Inferential Thinking
Inferential thinking can be considered like a conclusion inferring technique. Typically, from your evidence
based analysis findings, you ‘draw out’ the logical conclusion (Lumen, 2020). The underlying abstract thinking
process in your headspace, is called metacognition. Metacognition is the ability of your brain to recognise
bigger picture patterns from your brain’s information processing. In that brain processing, the accuracy of the
information, which is your analysis findings, is important. When you do not understand how you came to your
analysis findings and also do not understand the underlying contexts clearly, then your brain will just process
value information and spit out a conclusion statement that is wishy washy. When assessed, you received
feedback, saying your conclusion does not logically connect with your analysis findings or body discussions.
Inferential thinking is your deep brain processing ability.
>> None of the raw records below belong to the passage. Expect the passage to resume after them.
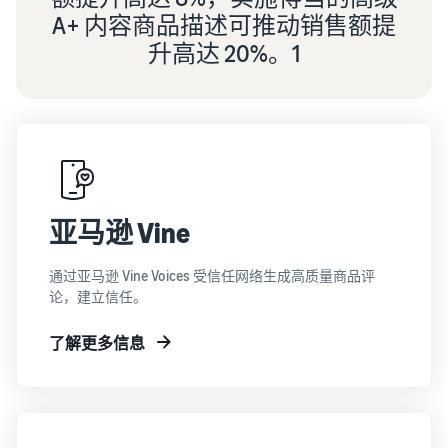
A+ 内容商品描述可推动销售额提
升高达 20%。1
亚马逊 Vine
通过亚马逊 Vine Voices 受信任网络生成高质量商品评
论，建立信任。
了解更多信息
Gauging where this cognitive ability is at (weak, moderate or strong) is important, because being aware of
this capability is the first step for self-improvement planning. Some of us spend great effort and time studying
hard and still find it hard to fully comprehend the meanings of information. When doing assignments, we are
not sure:
• what topics to choose or keyword to research.
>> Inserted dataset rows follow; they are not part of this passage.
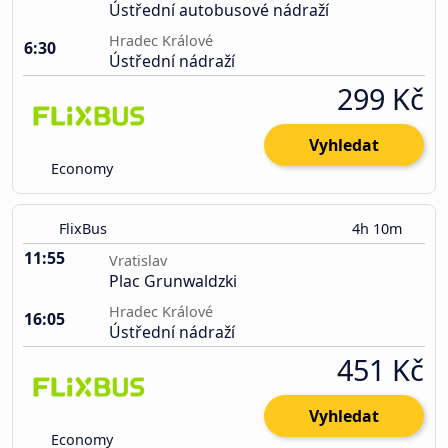
Ústřední autobusové nádraží
Hradec Králové
6:30
Ústřední nádraží
299 Kč
Vyhledat
Economy
FlixBus
4h 10m
11:55
Vratislav
Plac Grunwaldzki
Hradec Králové
16:05
Ústřední nádraží
451 Kč
Vyhledat
Economy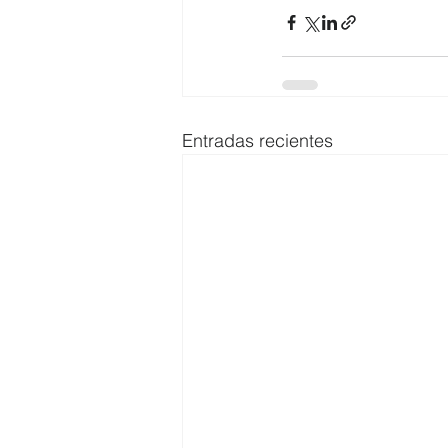
Entradas recientes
• which research information pieces to select,
• how to use research findings in an analytical manner in our writing
• when to stop covering a certain topic
• if our answer sounds right.

Conversely, we may be overly sure or confident of our abilities and get really surprised and sometimes
annoyed when we receive poor assignment outcomes. These are signs that your metacognition ability needs
addressing. When you let ego come into your thinking, it is easy to deny this cognitive issue and blame the
learning challenges elsewhere.

Researchers have found that inferential abilities are linked to reading comprehension (Soto, Gutiérrez de
Blume, Jacovina, McNamara, Benson, Bernardo Riffo & Richard Kruk, 2019). When this literacy skill is lacking,
your brain has not been adequately trained to contextualise (give meaning to) the text, visual, audio or
feeling information you read or experience, never mind storing it in your knowledge memory. Reading and
comprehension is an information pattern processing skill, not totally reliant on memorizing and recalling
grammar, punctuation and spelling rules, but also knowing language construction techniques and how to
research to recall such knowledge if unsure or forgotten.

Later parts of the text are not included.